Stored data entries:
++++++++
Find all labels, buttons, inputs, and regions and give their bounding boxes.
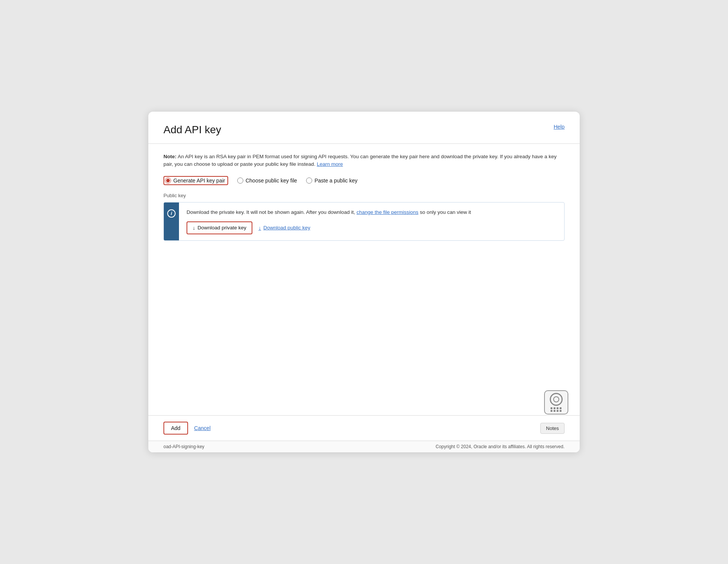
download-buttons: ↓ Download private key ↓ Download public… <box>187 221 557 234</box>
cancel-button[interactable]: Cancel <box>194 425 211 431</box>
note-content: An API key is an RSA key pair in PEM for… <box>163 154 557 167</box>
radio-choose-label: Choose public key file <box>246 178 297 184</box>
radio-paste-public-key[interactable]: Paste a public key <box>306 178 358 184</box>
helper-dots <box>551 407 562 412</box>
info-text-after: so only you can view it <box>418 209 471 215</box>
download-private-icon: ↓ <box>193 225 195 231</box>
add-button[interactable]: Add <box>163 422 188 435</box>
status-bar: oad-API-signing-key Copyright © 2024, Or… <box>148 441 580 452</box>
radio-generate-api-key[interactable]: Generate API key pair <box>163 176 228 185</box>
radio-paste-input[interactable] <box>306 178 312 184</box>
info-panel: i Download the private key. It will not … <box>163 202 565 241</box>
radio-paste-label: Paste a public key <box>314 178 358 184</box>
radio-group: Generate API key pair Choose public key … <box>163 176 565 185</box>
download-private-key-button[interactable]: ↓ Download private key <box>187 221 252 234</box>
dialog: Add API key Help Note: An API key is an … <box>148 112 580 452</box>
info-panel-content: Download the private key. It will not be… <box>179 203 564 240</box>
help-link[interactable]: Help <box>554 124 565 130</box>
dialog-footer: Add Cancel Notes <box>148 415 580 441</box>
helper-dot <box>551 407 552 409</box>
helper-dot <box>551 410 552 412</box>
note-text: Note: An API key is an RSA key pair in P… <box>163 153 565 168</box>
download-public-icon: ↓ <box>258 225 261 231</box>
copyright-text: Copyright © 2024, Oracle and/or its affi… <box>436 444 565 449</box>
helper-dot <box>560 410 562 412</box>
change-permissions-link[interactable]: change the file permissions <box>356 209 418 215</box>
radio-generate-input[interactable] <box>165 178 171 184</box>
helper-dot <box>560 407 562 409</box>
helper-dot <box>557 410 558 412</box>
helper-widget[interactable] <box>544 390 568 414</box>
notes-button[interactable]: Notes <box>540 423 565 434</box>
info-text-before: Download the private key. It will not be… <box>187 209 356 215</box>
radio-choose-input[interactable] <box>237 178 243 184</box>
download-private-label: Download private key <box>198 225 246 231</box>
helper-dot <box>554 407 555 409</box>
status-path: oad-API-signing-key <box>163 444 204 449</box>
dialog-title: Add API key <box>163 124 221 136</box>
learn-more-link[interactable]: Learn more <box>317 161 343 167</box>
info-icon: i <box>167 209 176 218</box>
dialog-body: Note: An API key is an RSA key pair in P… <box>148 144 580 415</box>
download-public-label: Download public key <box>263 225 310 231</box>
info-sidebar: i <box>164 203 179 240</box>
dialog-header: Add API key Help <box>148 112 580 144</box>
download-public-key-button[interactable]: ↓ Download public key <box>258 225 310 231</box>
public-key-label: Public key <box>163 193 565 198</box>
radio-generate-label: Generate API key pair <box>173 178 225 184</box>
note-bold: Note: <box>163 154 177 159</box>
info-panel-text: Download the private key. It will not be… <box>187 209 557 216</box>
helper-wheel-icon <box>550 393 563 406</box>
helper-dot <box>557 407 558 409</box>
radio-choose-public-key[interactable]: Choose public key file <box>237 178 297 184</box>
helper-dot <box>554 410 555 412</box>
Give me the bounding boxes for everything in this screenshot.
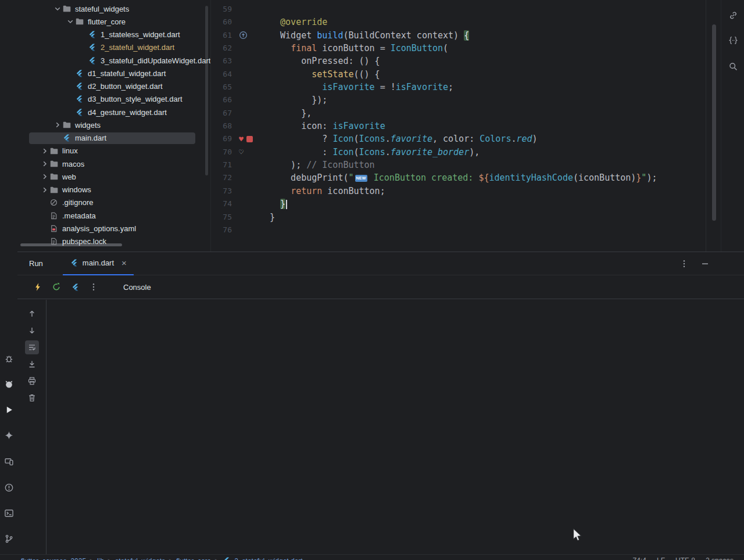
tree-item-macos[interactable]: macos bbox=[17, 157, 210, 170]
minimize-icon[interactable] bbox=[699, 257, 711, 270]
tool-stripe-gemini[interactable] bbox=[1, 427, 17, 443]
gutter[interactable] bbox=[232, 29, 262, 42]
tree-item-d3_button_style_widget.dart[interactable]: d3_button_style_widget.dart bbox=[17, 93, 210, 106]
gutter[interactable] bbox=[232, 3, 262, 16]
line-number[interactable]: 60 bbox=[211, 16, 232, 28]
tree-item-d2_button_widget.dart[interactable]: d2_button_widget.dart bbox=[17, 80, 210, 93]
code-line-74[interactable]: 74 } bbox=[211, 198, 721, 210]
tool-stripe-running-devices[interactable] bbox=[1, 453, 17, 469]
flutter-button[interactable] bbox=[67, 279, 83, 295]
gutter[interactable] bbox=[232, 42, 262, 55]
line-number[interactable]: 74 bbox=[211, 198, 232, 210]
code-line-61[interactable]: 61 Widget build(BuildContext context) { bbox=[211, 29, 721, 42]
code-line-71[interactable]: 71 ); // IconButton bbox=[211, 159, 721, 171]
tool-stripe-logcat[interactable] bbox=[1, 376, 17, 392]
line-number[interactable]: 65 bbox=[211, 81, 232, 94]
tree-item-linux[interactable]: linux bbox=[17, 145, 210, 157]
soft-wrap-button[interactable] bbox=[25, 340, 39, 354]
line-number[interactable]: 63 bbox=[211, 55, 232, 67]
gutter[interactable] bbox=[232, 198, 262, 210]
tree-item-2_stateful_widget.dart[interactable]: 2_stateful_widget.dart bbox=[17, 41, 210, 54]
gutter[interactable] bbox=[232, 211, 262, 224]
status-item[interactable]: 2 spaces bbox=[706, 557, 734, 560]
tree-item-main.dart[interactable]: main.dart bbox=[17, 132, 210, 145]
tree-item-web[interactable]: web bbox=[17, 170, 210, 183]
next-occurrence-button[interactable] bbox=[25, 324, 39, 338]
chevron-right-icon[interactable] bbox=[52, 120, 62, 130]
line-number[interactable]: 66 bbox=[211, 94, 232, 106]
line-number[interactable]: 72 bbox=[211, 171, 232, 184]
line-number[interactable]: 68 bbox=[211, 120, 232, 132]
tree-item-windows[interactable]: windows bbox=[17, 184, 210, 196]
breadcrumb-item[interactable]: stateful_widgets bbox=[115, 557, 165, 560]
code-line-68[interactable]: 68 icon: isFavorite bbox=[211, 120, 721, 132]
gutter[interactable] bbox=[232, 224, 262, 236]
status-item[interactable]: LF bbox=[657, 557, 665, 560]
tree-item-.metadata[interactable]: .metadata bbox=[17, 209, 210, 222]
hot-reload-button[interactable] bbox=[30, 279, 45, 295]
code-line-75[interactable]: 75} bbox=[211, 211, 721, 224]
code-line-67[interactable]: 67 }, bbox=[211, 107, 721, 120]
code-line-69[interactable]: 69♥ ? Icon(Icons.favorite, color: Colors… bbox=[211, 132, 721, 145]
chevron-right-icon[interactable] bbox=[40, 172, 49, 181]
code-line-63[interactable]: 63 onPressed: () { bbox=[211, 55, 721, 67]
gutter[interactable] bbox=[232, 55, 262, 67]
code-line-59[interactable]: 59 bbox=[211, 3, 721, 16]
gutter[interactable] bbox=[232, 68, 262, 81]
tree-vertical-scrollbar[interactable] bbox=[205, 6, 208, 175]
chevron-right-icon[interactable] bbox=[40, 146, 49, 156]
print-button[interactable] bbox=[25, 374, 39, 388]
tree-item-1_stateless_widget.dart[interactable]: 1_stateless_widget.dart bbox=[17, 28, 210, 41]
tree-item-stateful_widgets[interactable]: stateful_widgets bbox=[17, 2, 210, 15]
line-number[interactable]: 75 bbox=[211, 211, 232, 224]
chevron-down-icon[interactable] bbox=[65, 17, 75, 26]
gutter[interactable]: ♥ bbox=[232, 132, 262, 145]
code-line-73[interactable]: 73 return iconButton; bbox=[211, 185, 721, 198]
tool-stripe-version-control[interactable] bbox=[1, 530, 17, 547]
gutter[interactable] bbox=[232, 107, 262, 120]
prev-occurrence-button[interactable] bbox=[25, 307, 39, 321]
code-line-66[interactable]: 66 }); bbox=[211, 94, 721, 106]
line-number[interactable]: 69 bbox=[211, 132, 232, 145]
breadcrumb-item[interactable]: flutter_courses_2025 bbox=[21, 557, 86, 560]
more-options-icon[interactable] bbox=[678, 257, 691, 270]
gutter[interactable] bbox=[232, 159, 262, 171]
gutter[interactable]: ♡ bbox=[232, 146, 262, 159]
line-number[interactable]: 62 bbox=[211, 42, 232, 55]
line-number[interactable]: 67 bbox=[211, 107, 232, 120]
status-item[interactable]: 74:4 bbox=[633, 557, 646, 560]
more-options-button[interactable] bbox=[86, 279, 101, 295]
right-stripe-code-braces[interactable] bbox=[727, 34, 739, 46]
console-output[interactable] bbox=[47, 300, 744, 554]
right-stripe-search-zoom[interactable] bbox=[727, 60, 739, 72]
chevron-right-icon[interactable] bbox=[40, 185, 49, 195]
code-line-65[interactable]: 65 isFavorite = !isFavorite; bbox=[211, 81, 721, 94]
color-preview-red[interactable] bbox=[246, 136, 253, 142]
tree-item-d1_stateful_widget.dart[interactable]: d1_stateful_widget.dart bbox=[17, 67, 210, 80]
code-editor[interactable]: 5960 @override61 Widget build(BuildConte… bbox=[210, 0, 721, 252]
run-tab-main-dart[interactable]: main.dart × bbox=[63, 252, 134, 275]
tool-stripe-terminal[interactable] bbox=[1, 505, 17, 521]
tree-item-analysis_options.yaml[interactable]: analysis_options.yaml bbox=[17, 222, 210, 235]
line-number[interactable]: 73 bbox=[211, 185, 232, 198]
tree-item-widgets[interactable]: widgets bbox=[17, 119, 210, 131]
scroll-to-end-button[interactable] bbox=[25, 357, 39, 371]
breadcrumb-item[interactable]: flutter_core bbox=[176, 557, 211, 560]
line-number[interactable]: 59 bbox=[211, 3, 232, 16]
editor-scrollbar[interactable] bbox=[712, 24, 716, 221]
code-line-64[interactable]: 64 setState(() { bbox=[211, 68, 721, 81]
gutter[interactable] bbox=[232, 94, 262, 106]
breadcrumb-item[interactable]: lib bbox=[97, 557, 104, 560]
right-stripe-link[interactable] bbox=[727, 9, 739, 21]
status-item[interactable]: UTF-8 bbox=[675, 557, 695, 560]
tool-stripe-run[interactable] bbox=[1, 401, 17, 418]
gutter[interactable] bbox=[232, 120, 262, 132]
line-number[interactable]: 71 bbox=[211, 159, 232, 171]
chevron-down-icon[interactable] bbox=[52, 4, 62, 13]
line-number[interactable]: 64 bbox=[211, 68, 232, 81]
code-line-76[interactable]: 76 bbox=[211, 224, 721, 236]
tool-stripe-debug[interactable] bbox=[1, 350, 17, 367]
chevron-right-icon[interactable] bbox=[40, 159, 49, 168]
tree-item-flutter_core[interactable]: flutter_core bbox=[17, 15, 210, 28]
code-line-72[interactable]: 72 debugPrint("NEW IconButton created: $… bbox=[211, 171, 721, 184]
++++++++
- **Task details**: Which lines hold the string "breadcrumb"? Copy all of them from the data above.

- **Answer section**:
breadcrumb-item[interactable]: stateful_widgets bbox=[115, 557, 165, 560]
breadcrumb-item[interactable]: flutter_courses_2025 bbox=[21, 557, 86, 560]
breadcrumb-item[interactable]: flutter_core bbox=[176, 557, 211, 560]
breadcrumb-item[interactable]: lib bbox=[97, 557, 104, 560]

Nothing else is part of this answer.